Instructions to follow → Starting at the line that contains "BARRA MANSA", write out every line to the end of the records below exactly, and leave out the pictures.

Data records →
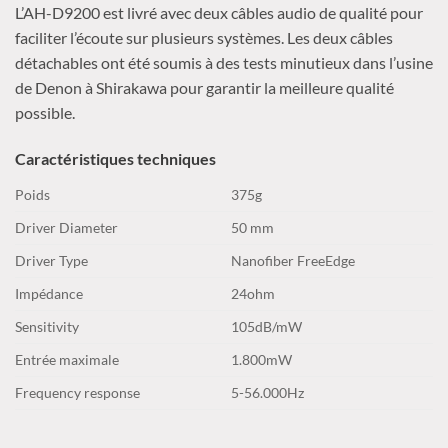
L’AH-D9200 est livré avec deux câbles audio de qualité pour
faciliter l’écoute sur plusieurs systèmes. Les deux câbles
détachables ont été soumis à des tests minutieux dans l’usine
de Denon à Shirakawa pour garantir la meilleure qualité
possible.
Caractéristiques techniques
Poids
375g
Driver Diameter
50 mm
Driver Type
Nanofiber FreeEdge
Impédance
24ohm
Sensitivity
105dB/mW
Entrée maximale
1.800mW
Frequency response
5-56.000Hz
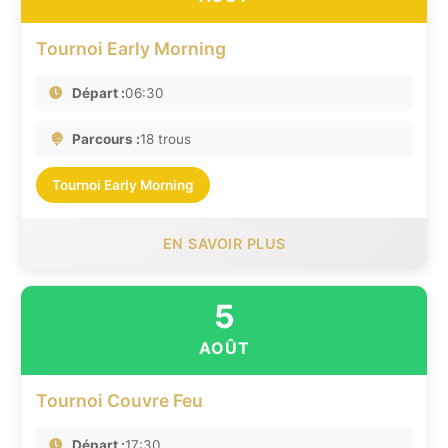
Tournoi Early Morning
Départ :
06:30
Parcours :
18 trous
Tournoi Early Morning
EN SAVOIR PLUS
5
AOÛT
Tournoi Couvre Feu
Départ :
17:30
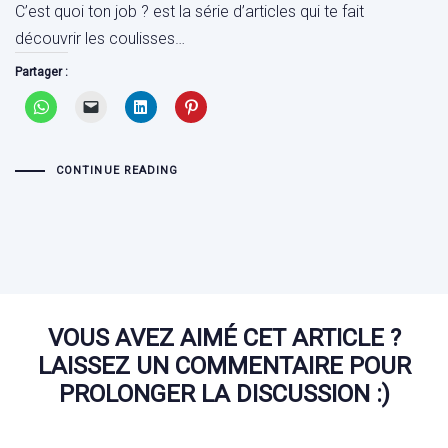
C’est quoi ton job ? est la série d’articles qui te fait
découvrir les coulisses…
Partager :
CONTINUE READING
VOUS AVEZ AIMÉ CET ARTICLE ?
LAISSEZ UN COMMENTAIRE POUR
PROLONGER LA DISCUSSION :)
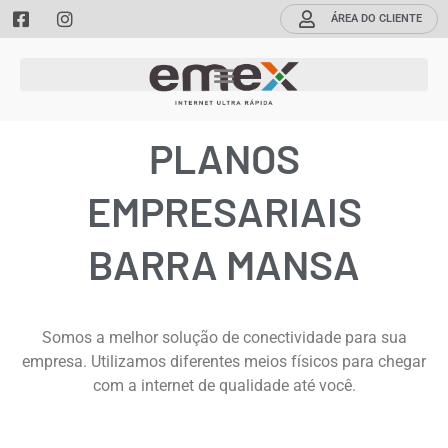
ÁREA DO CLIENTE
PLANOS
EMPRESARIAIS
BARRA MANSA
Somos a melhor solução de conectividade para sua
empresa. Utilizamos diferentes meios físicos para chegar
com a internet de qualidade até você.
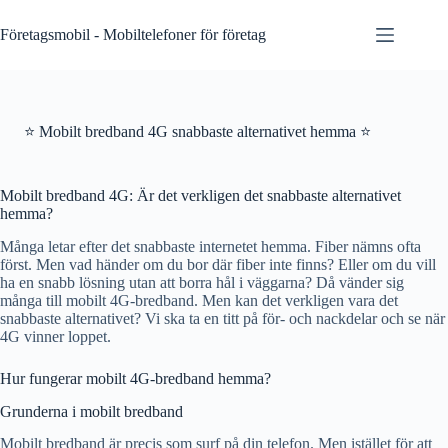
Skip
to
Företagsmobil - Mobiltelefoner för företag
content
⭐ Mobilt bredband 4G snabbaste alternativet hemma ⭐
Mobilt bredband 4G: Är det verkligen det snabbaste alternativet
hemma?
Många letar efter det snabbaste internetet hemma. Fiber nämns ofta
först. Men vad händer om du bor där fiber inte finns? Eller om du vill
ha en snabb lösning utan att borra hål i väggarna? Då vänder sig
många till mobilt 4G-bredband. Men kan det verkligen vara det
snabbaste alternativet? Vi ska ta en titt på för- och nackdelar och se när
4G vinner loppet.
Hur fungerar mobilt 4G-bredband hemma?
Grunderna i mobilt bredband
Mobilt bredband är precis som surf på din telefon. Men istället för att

Your solution →
BARRA MANSA
Somos a melhor solução de conectividade para sua
empresa. Utilizamos diferentes meios físicos para chegar
com a internet de qualidade até você.
Skip
to
Företagsmobil - Mobiltelefoner för företag
content
⭐ Mobilt bredband 4G snabbaste alternativet hemma ⭐
Mobilt bredband 4G: Är det verkligen det snabbaste alternativet
hemma?
Många letar efter det snabbaste internetet hemma. Fiber nämns ofta
först. Men vad händer om du bor där fiber inte finns? Eller om du vill
ha en snabb lösning utan att borra hål i väggarna? Då vänder sig
många till mobilt 4G-bredband. Men kan det verkligen vara det
snabbaste alternativet? Vi ska ta en titt på för- och nackdelar och se när
4G vinner loppet.
Hur fungerar mobilt 4G-bredband hemma?
Grunderna i mobilt bredband
Mobilt bredband är precis som surf på din telefon. Men istället för att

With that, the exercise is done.